In stark contrast to Gilles Grangier’s no nonsense directorial approach on Le Rouge et Mis, director Édouard Molinaro begins ‘Le Dos au Mur’ [Literal translation: ‘Evidence in Concrete’, but more snappily retitled for English-speaking viewers as ‘Back to the Wall’] - the second film in Kino Lorber’s French Noir Collection - with an audacious, near wordless seventeen-minute sequence depicting a man (future writer/director Gérard Oury) breaking into a ground floor apartment and methodically cleaning/rearranging the scene of a murder, before managing to drag the carpet-wrapped corpse of the victim (Philippe Nicaud) to his car, driving it to a construction site and burying it beneath a layer of freshly laid cement.

A real tour de force of noir technique, perhaps reflecting the influence of ‘Rififi’s famed heist scene, this sequence boasts expressionistic, John Alton-esque photography from DP Robert Lefebvre, full of brightly illuminated details emerging from inky pools of darkness, fragments of light gleaming off glass and chrome and the rain-sodden headlight beams momentarily blinding us as they flash through the black void. (1)

In visual storytelling terms too, this is riveting stuff, with menacing low angles and rhythmic, Hitchcockian cutting cranking the tension, as Oury is forced to hide his nefarious activities from the attentions of sundry nocturnal witnesses.

It is only once our man’s unsavoury night’s work is over, and he is once again behind the wheel, cruising ‘Lost Highway’ style through the darkness, that - in true noir style - we drift into flashback, and the story proper gets underway.

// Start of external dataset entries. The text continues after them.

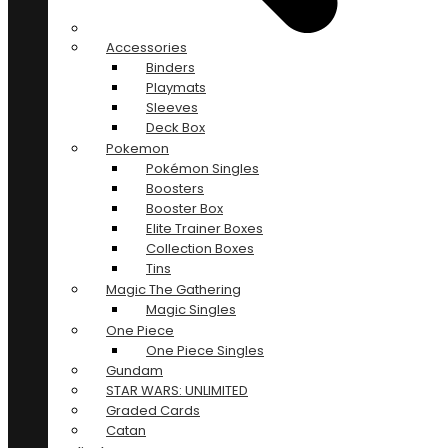
Accessories
Binders
Playmats
Sleeves
Deck Box
Pokemon
Pokémon Singles
Boosters
Booster Box
Elite Trainer Boxes
Collection Boxes
Tins
Magic The Gathering
Magic Singles
One Piece
One Piece Singles
Gundam
STAR WARS: UNLIMITED
Graded Cards
Catan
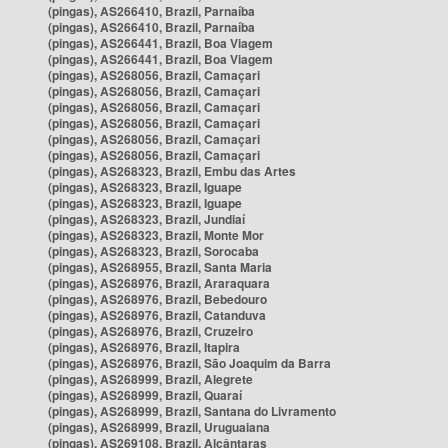
(pingas), AS266410, Brazil, Parnaíba
(pingas), AS266410, Brazil, Parnaíba
(pingas), AS266441, Brazil, Boa Viagem
(pingas), AS266441, Brazil, Boa Viagem
(pingas), AS268056, Brazil, Camaçari
(pingas), AS268056, Brazil, Camaçari
(pingas), AS268056, Brazil, Camaçari
(pingas), AS268056, Brazil, Camaçari
(pingas), AS268056, Brazil, Camaçari
(pingas), AS268056, Brazil, Camaçari
(pingas), AS268323, Brazil, Embu das Artes
(pingas), AS268323, Brazil, Iguape
(pingas), AS268323, Brazil, Iguape
(pingas), AS268323, Brazil, Jundiaí
(pingas), AS268323, Brazil, Monte Mor
(pingas), AS268323, Brazil, Sorocaba
(pingas), AS268955, Brazil, Santa Maria
(pingas), AS268976, Brazil, Araraquara
(pingas), AS268976, Brazil, Bebedouro
(pingas), AS268976, Brazil, Catanduva
(pingas), AS268976, Brazil, Cruzeiro
(pingas), AS268976, Brazil, Itapira
(pingas), AS268976, Brazil, São Joaquim da Barra
(pingas), AS268999, Brazil, Alegrete
(pingas), AS268999, Brazil, Quaraí
(pingas), AS268999, Brazil, Santana do Livramento
(pingas), AS268999, Brazil, Uruguaiana
(pingas), AS269108, Brazil, Alcântaras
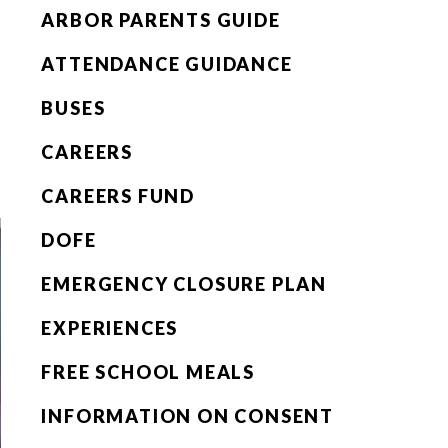
ARBOR PARENTS GUIDE
ATTENDANCE GUIDANCE
BUSES
CAREERS
CAREERS FUND
DOFE
EMERGENCY CLOSURE PLAN
EXPERIENCES
FREE SCHOOL MEALS
INFORMATION ON CONSENT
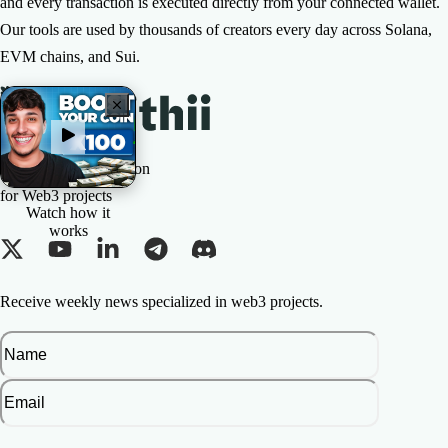
and every transaction is executed directly from your connected wallet.
Our tools are used by thousands of creators every day across Solana,
EVM chains, and Sui.
The All-in-one Solution
for Web3 projects
Watch how it
works
Receive weekly news specialized in web3 projects.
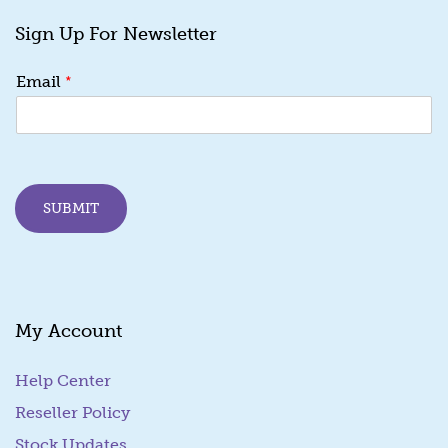
Sign Up For Newsletter
E
*
Email
m
a
i
l
*
E
SUBMIT
m
a
i
l
My Account
Help Center
Reseller Policy
Stock Updates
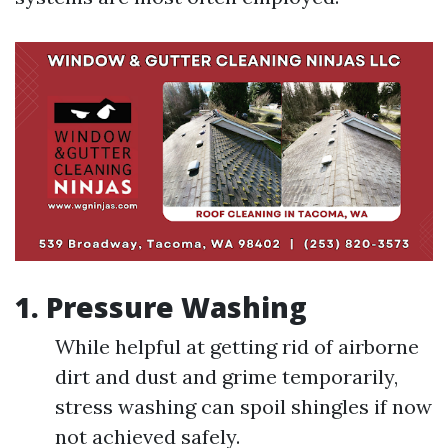
1.
Pressure Washing
While helpful at getting rid of airborne
dirt and dust and grime temporarily,
stress washing can spoil shingles if now
not achieved safely.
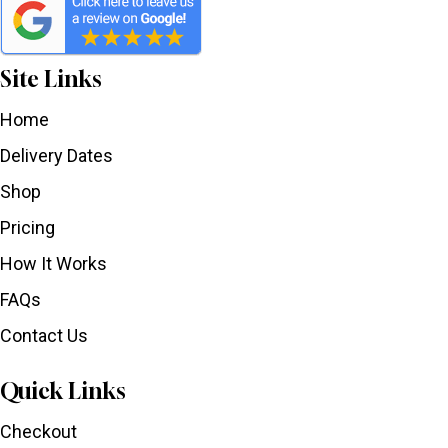
Site Links
Home
Delivery Dates
Shop
Pricing
How It Works
FAQs
Contact Us
Quick Links
Checkout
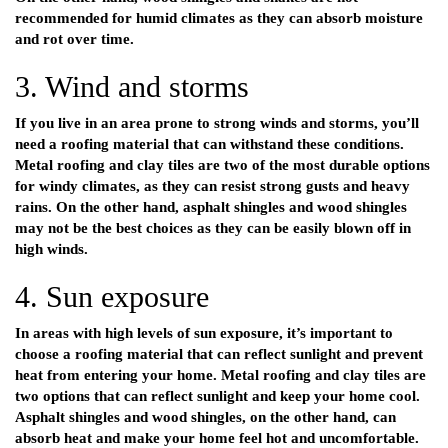
recommended for humid climates as they can absorb moisture
and rot over time.
3. Wind and storms
If you live in an area prone to strong winds and storms, you’ll
need a roofing material that can withstand these conditions.
Metal roofing and clay tiles are two of the most durable options
for windy climates, as they can resist strong gusts and heavy
rains. On the other hand, asphalt shingles and wood shingles
may not be the best choices as they can be easily blown off in
high winds.
4. Sun exposure
In areas with high levels of sun exposure, it’s important to
choose a roofing material that can reflect sunlight and prevent
heat from entering your home. Metal roofing and clay tiles are
two options that can reflect sunlight and keep your home cool.
Asphalt shingles and wood shingles, on the other hand, can
absorb heat and make your home feel hot and uncomfortable.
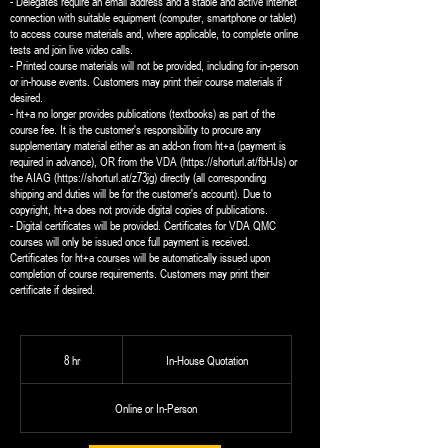
- Delegates require an email address and a stable and active internet
connection with suitable equipment (computer, smartphone or tablet)
to access course materials and, where applicable, to complete online
tests and join live video calls.
- Printed course materials will not be provided, including for in-person
or in-house events. Customers may print their course materials if
desired.
- ht+a no longer provides publications (textbooks) as part of the
course fee. It is the customer's responsibility to procure any
supplementary material either as an add-on from ht+a (payment is
required in advance), OR from the VDA (https://shorturl.at/fbHJs) or
the AIAG (https://shorturl.at/z73jg) directly (all corresponding
shipping and duties will be for the customer's account). Due to
copyright, ht+a does not provide digital copies of publications.
- Digital certificates will be provided. Certificates for VDA QMC
courses will only be issued once full payment is received.
Certificates for ht+a courses will be automatically issued upon
completion of course requirements. Customers may print their
certificate if desired.
In-
House
8 hr
8
In-House Quotation
Quotation
h
r
Online or In-Person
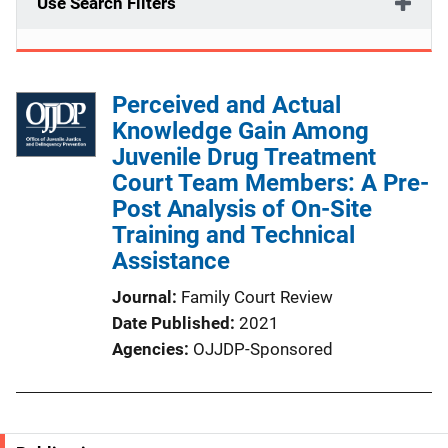
Use Search Filters
Perceived and Actual
Knowledge Gain Among
Juvenile Drug Treatment
Court Team Members: A Pre-
Post Analysis of On-Site
Training and Technical
Assistance
Journal
Family Court Review
Date Published
2021
Agencies
OJJDP-Sponsored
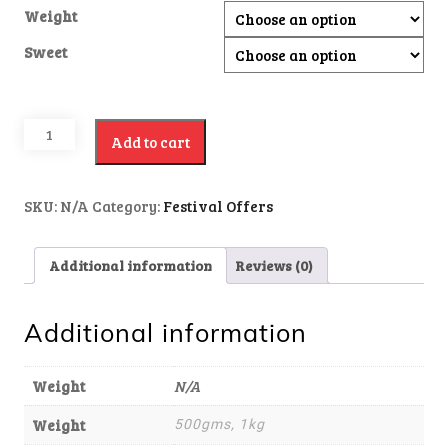
Weight
Sweet
Add to cart
SKU:
N/A
Category:
Festival Offers
Additional information
Reviews (0)
Additional information
Weight
N/A
Weight
500gms, 1kg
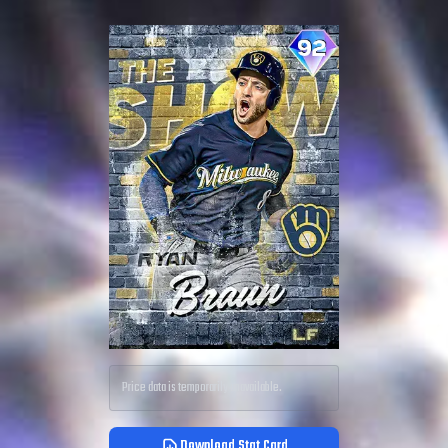
Price data is temporarily unavailable.
Download Stat Card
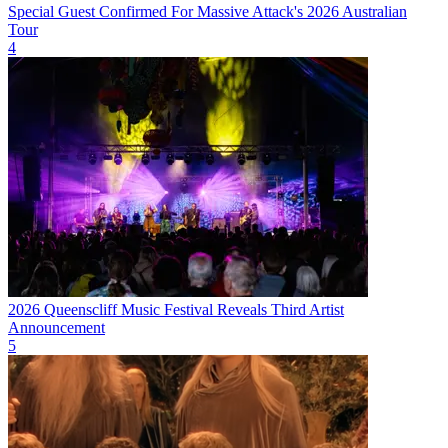
Special Guest Confirmed For Massive Attack's 2026 Australian
Tour
4
2026 Queenscliff Music Festival Reveals Third Artist
Announcement
5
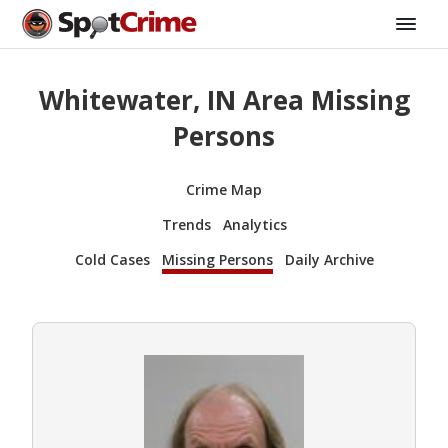
Whitewater, IN Area Missing
Persons
Crime Map
Trends
Analytics
Cold Cases
Missing Persons
Daily Archive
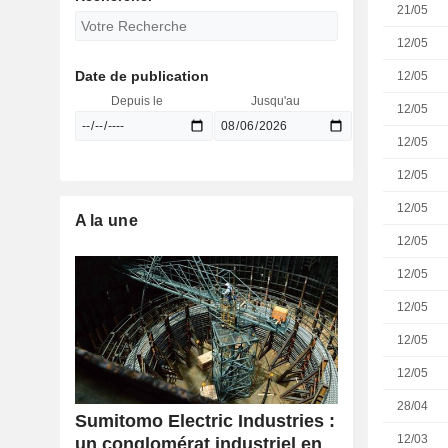
21/05
12/05
Date de publication
12/05
Depuis le
Jusqu'au
12/05
12/05
12/05
12/05
A la une
12/05
12/05
12/05
12/05
12/05
28/04
Sumitomo Electric Industries :
12/03
un conglomérat industriel en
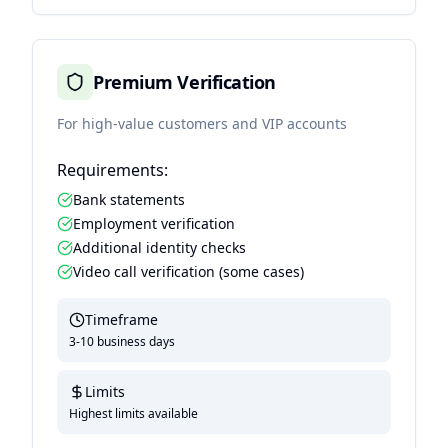
Premium Verification
For high-value customers and VIP accounts
Requirements:
Bank statements
Employment verification
Additional identity checks
Video call verification (some cases)
Timeframe
3-10 business days
Limits
Highest limits available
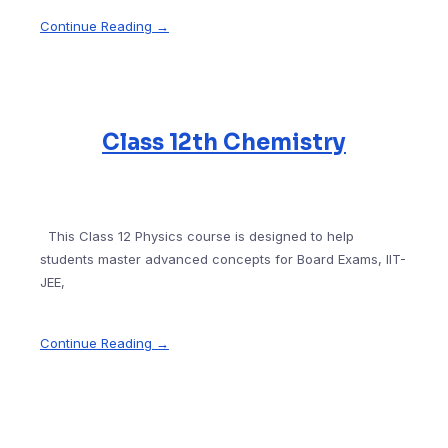
Continue Reading →
Class 12th Chemistry
This Class 12 Physics course is designed to help
students master advanced concepts for Board Exams, IIT-
JEE,
Continue Reading →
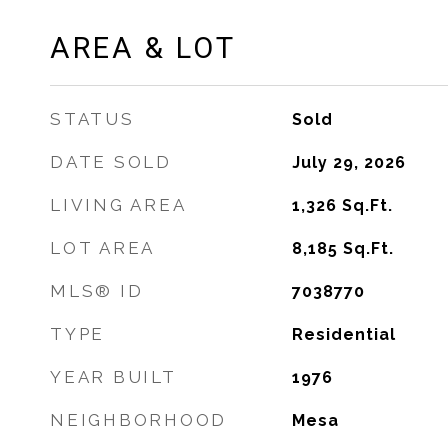
AREA & LOT
STATUS
Sold
DATE SOLD
July 29, 2026
LIVING AREA
1,326
Sq.Ft.
LOT AREA
8,185
Sq.Ft.
MLS® ID
7038770
TYPE
Residential
YEAR BUILT
1976
NEIGHBORHOOD
Mesa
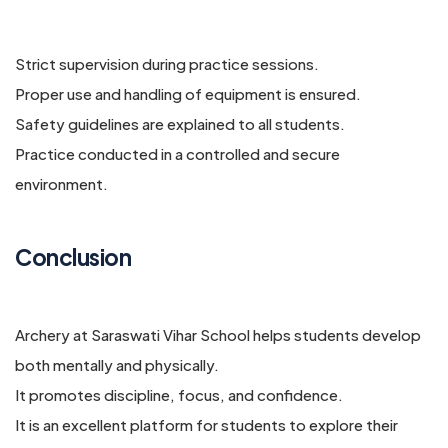
Strict supervision during practice sessions.
Proper use and handling of equipment is ensured.
Safety guidelines are explained to all students.
Practice conducted in a controlled and secure
environment.
Conclusion
Archery at Saraswati Vihar School helps students develop
both mentally and physically.
It promotes discipline, focus, and confidence.
It is an excellent platform for students to explore their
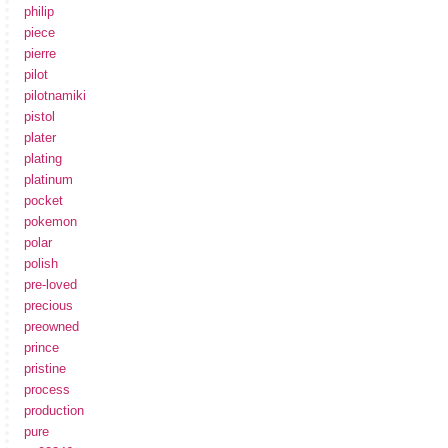
philip
piece
pierre
pilot
pilotnamiki
pistol
plater
plating
platinum
pocket
pokemon
polar
polish
pre-loved
precious
preowned
prince
pristine
process
production
pure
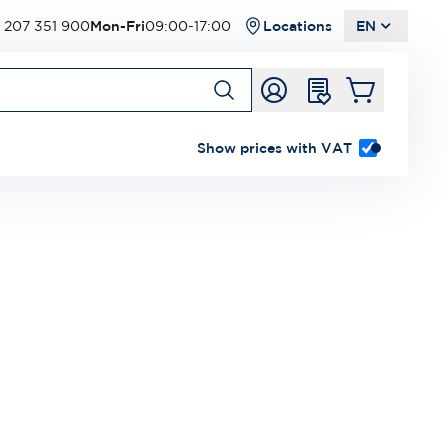
 207 351 900
Mon-Fri
09:00-17:00
Locations
EN
Show prices with VAT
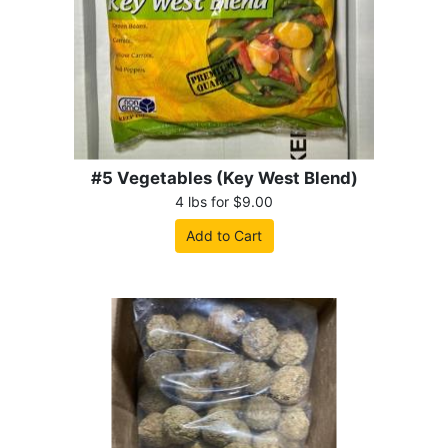
#5 Vegetables (Key West Blend)
4 lbs for $9.00
Add to Cart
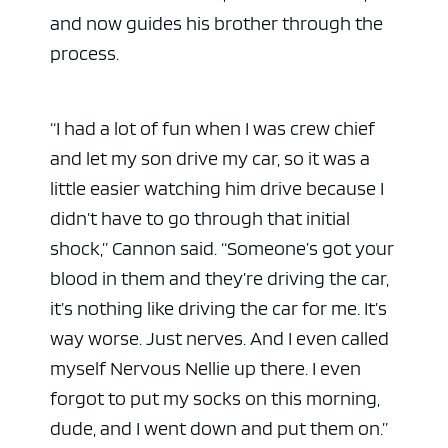
and now guides his brother through the
process.
“I had a lot of fun when I was crew chief
and let my son drive my car, so it was a
little easier watching him drive because I
didn’t have to go through that initial
shock,” Cannon said. “Someone’s got your
blood in them and they’re driving the car,
it’s nothing like driving the car for me. It’s
way worse. Just nerves. And I even called
myself Nervous Nellie up there. I even
forgot to put my socks on this morning,
dude, and I went down and put them on.”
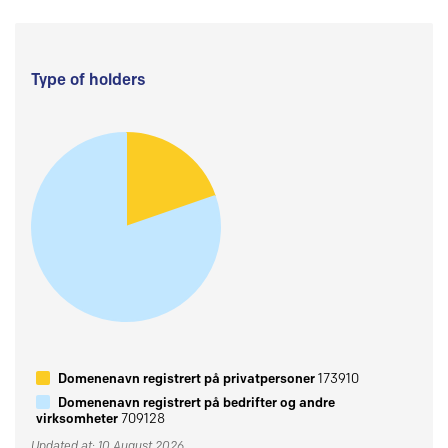
Type of holders
Domenenavn registrert på privatpersoner
173910
Domenenavn registrert på bedrifter og andre
virksomheter
709128
Updated at: 10 August 2026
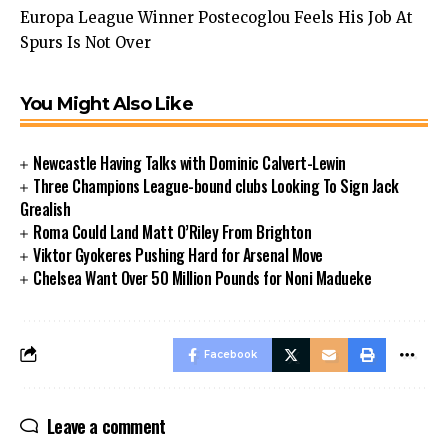
Europa League Winner Postecoglou Feels His Job At
Spurs Is Not Over
You Might Also Like
Newcastle Having Talks with Dominic Calvert-Lewin
Three Champions League-bound clubs Looking To Sign Jack
Grealish
Roma Could Land Matt O’Riley From Brighton
Viktor Gyokeres Pushing Hard for Arsenal Move
Chelsea Want Over 50 Million Pounds for Noni Madueke
Facebook
Leave a comment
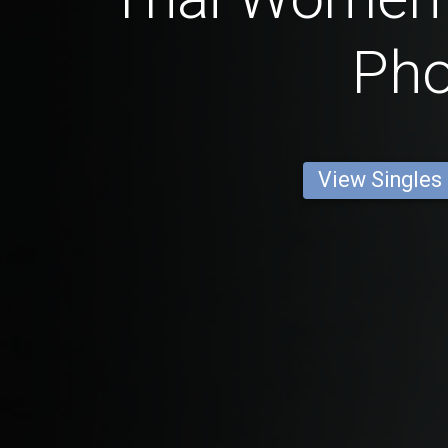
Ph
View Singles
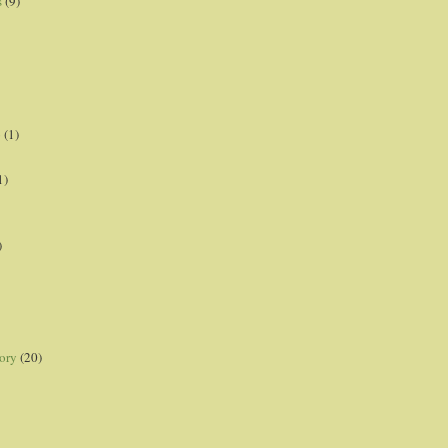
s
(9)
p
(1)
1)
)
ory
(20)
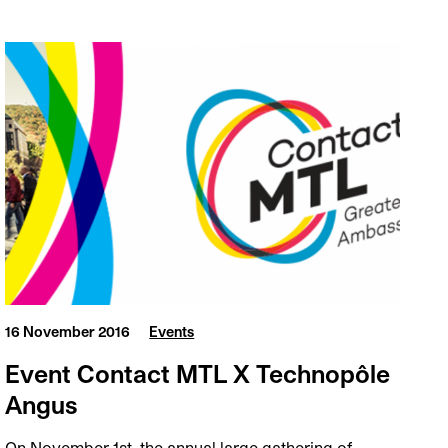
16 November 2016
Events
Event Contact MTL X Technopôle
Angus
On November 1st, the annual large gathering of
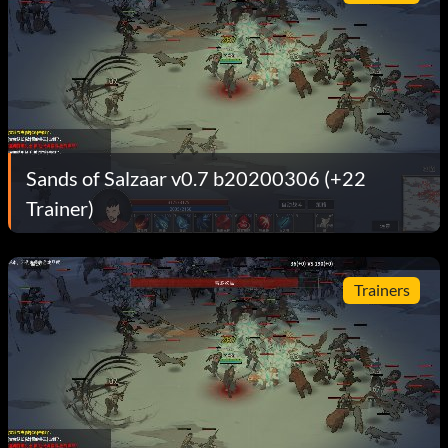
Sands of Salzaar v0.7 b20200306 (+22
Trainer)
Trainers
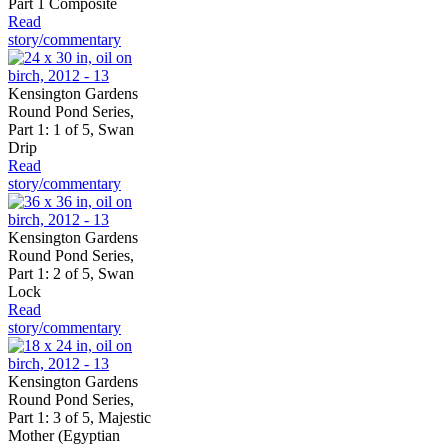
Part 1 Composite
Read
story/commentary
Kensington Gardens
Round Pond Series,
Part 1: 1 of 5, Swan
Drip
Read
story/commentary
Kensington Gardens
Round Pond Series,
Part 1: 2 of 5, Swan
Lock
Read
story/commentary
Kensington Gardens
Round Pond Series,
Part 1: 3 of 5, Majestic
Mother (Egyptian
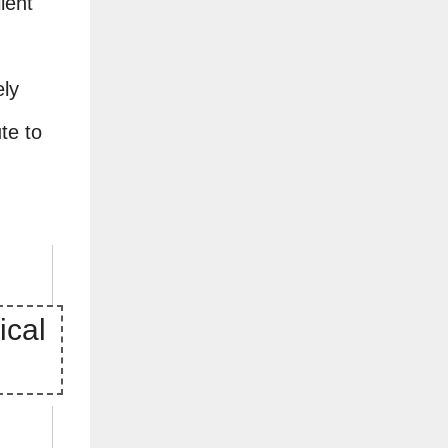
lent
ely
te to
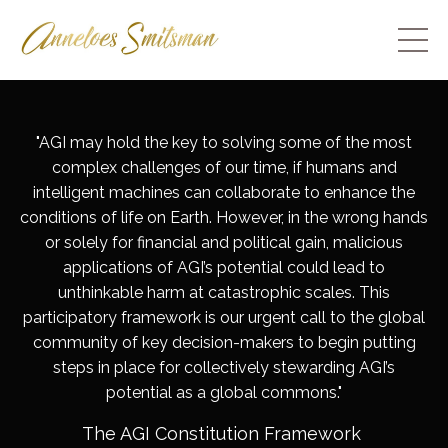
"
AGI may hold the key to solving some of the most
complex challenges of our time, if humans and
intelligent machines can collaborate to enhance the
conditions of life on Earth. However, in the wrong hands
or solely for financial and political gain, malicious
applications of AGI’s potential could lead to
unthinkable harm at catastrophic scales. This
participatory framework is our urgent call to the global
community of key decision-makers to begin putting
steps in place for collectively stewarding AGI’s
potential as a global commons
."
The AGI Constitution Framework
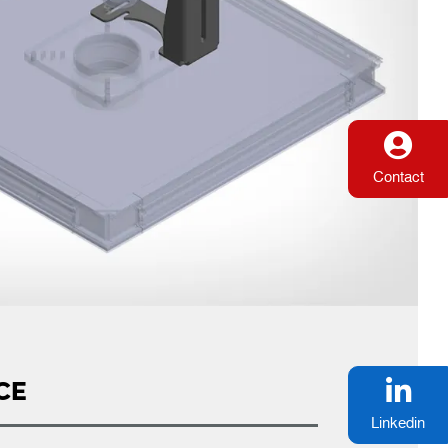
Contact
CE
Linkedin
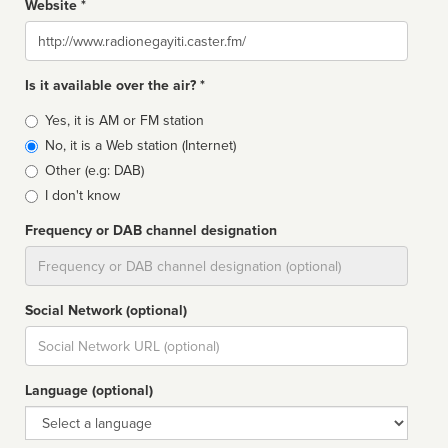
Website *
Website
Is it available over the air? *
Broadcast
Yes, it is AM or FM station
type
No, it is a Web station (Internet)
Other (e.g: DAB)
I don't know
Frequency or DAB channel designation
Dial
Social Network (optional)
Social
url
Language (optional)
Language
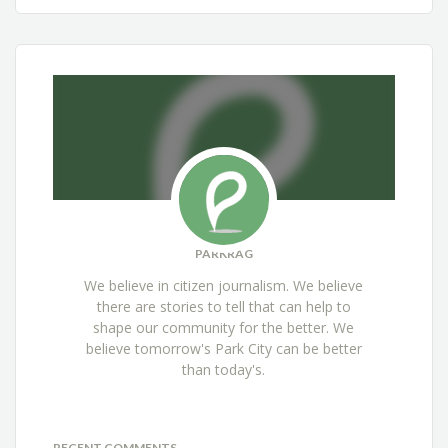
PARKRAG
We believe in citizen journalism. We believe
there are stories to tell that can help to
shape our community for the better. We
believe tomorrow's Park City can be better
than today's.
RECENT COMMENTS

Unfortunately, this involves the film’s visual style settling down into a far more conventional routine of set-bound chat and exposition, as we join Oury’s character - who it transpires is some kind of construction/cement magnate? - as he discovers that his much younger wife (Jeanne Moreau, fresh from ‘Ascenseur pour L’échafaud’ and already something of a crime/noir veteran by this point in her career) has been cheating on him with a feckless artist/under-employed actor type (Nicaud).

Given what we’ve already learned from the opening sequence, it’s not exactly a spoiler to reveal that Oury does not take this news well.

Clearly veering more toward the James M. Cain-derived, murder/adultery strand of noir than the gangster/crime thread represented by ‘Le Rouge et Mis’, ‘Le Dos au Mur’s concentration on the travails of a desperate, obsessive (and ultimately doomed) central character also brings a strong Cornell Woolrich flavour to proceedings.

Pedants might wish to note that the film also features one of those flashback structures full of scenes which the character recalling the tale couldn’t possibly have witnessed first-hand, but… needless to say, I’m not going to split hairs over details like that, especially given that the plot, based on Frédéric Dard’s novel, actually proceeds to unfold into a rather ingenious scenario, one whose possibilities would have provided plenty of red meat for any contemporary Hollywood screenwriter to get their teeth into.

Rather than rushing straight into a campaign of vengeance after discovering his wife’s infidelity y’see, Oury’s character’s preferred course of action is to instead begin blackmailing the adulterous couple, setting himself up with a fake ID, dispatching the requisite anonymous letters, and claiming back the resultant dough (which Moreau has already finagled from his pocket using an increasingly strained series of excuses) from a post office box in another part of town.

As you might imagine, this instigates an extended game of cat and mouse between the two parties, as, amongst other things, Oury hires a sublimely shifty private detective to gather more evidence against his targets, whilst the couple in turn engage the services of some underworld heavies to track down their blackmailer, whilst both sides attempt to gain the confidence of a barmaid in the drinking hole where Nicaud and Moreau often meet.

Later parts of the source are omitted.